### SUPPLIED DATA
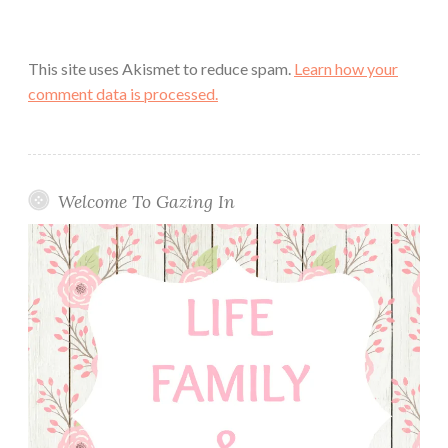
This site uses Akismet to reduce spam.
Learn how your
comment data is processed.
Welcome To Gazing In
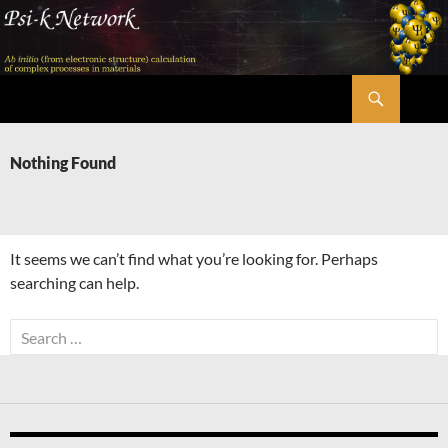
Skip
to
content
Search
Psi-k
Nothing Found
It seems we can’t find what you’re looking for. Perhaps
searching can help.
Search
for:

### WHAT YOU ARE ASKED TO DO
In your copy of the records above, include no pictures and match every line exactly.

### EXPECTED OUTPUT
This site uses Akismet to reduce spam.
Learn how your
comment data is processed.
Welcome To Gazing In
Skip
to
content
Search
Psi-k
Nothing Found
It seems we can’t find what you’re looking for. Perhaps
searching can help.
Search
for:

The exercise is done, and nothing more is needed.